Editing Community Data Science Course (Spring 2023)/Week 5 lecture notes

New concepts for the day:

* Defining functions
* <code>import json</code> and <code>json.loads()</code> and <code>json.dumps()</code>
* Reading ''from'' files
* Breaking projects in multiple notebooks and step
* Waiting... <code>time.sleep(1)</code>

== Stage 0: Coming up with a plan ==

I want to download data on page views data for three universities and present the sum total of each.

I'm going to split work into two steps:

* collect the data from the web and write the raw JSON "payload" a file
* read the data from the file and do whatever data extraction, cleaning, counting, etc; then write a TSV file
* open a TSV file and make a graph

== Stage 1: Getting data ==

I want to build data on how popular something is using the MediaWiki views API. First I went [https://www.google.com/search?q=wikipedia%20page%20view%20api searching] I found two places:

* [https://www.mediawiki.org/wiki/API:Query MediaWiki API]
* [https://www.mediawiki.org/wiki/Wikimedia_REST_API Wikimedia Rest API]

I chose the second option.

The documentation suggested I should set up a unique user-agent.
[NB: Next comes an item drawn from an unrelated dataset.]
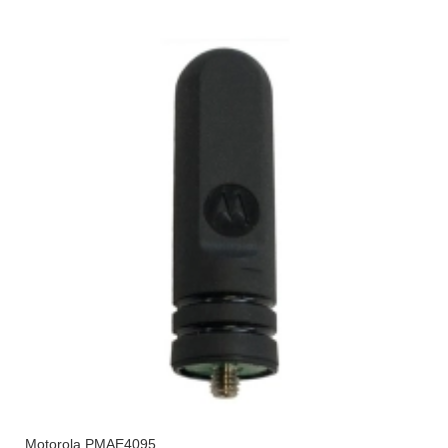
Motorola PMAE4095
Search how todo that brought me to  this StackOverflow post: https://stackoverflow.com/questions/10606133/sending-user-agent-using-requests-library-in-python which I followed to set up headers appropriately.

Between that and the interactive material in [https://www.mediawiki.org/wiki/Wikimedia_REST_API Wikimedia Rest API], I was able to construct a URL.

We will '''build up something like file 1, version 1''':

* setting the header
* json.dumps() [mention that I'll skip this until we have an error]

== Stage 2: Reading in data ==

walk through building '''file 2, version 1''' with a focus on:

* opening files with <code>open(filename, 'r')</code>
* <code>f.read()</code> which reads the whole file in
* json.loads()
* outputting days and views
* try to graph... we'll have an error when we try to graph
* write some new code to create better formatted date strings...

== Stages 3 and 4: lets extend to multiple things ==

* lets build a couple functions. maybe one for dates? maybe one for getting_pageview data? lets refactor the old code to use these?
* lets build in waiting for a second with <code>time.sleep(1)</code>
* let's count with a dictionary